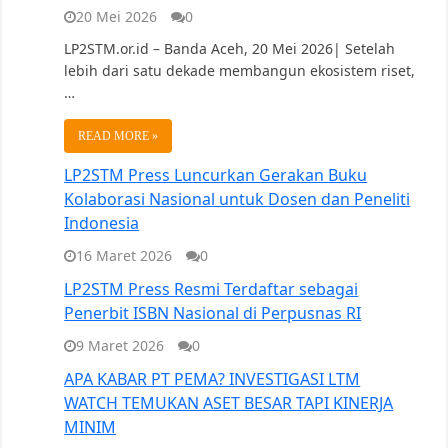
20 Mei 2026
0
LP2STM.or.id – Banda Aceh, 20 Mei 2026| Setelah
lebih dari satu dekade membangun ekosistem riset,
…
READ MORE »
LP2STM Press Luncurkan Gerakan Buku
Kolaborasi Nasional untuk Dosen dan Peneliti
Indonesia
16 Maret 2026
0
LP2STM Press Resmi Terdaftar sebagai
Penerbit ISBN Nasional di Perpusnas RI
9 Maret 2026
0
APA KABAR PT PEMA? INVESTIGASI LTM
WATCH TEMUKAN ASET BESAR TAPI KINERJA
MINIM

---

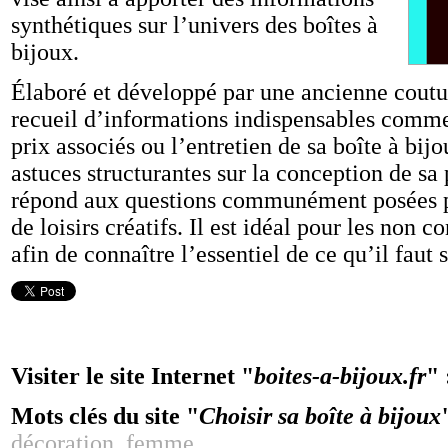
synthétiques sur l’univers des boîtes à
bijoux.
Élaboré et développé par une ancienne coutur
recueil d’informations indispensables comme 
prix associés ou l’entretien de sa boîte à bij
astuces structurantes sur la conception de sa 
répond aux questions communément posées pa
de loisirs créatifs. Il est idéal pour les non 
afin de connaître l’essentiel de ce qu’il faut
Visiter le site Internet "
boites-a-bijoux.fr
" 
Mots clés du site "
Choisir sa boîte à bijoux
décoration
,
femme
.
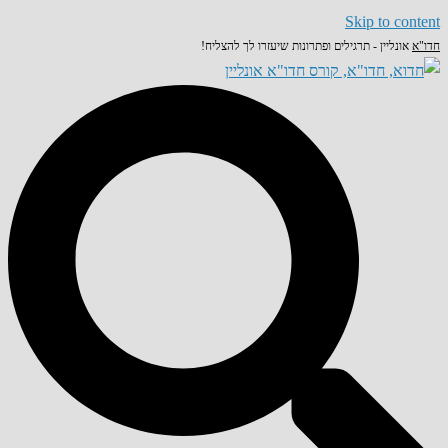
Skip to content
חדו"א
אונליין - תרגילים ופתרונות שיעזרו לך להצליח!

* * *

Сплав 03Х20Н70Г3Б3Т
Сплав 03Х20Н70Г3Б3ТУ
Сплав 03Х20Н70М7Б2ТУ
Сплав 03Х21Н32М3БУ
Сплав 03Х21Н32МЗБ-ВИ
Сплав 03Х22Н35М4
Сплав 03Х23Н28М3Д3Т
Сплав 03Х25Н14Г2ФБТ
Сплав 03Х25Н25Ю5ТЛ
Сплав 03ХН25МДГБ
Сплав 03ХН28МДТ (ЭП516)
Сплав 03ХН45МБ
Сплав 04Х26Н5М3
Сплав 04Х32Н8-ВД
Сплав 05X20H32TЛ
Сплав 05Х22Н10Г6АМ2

## [WORK REQUEST]
Set down again, word for word, the stretch of records from the line with "Сплав 03Х20Н70Г3Б3ТУ" to the line with "Сплав 05Х22Н10Г6АМ2", both of those lines included.

## [FINISHED TASK]
Сплав 03Х20Н70Г3Б3ТУ
Сплав 03Х20Н70М7Б2ТУ
Сплав 03Х21Н32М3БУ
Сплав 03Х21Н32МЗБ-ВИ
Сплав 03Х22Н35М4
Сплав 03Х23Н28М3Д3Т
Сплав 03Х25Н14Г2ФБТ
Сплав 03Х25Н25Ю5ТЛ
Сплав 03ХН25МДГБ
Сплав 03ХН28МДТ (ЭП516)
Сплав 03ХН45МБ
Сплав 04Х26Н5М3
Сплав 04Х32Н8-ВД
Сплав 05X20H32TЛ
Сплав 05Х22Н10Г6АМ2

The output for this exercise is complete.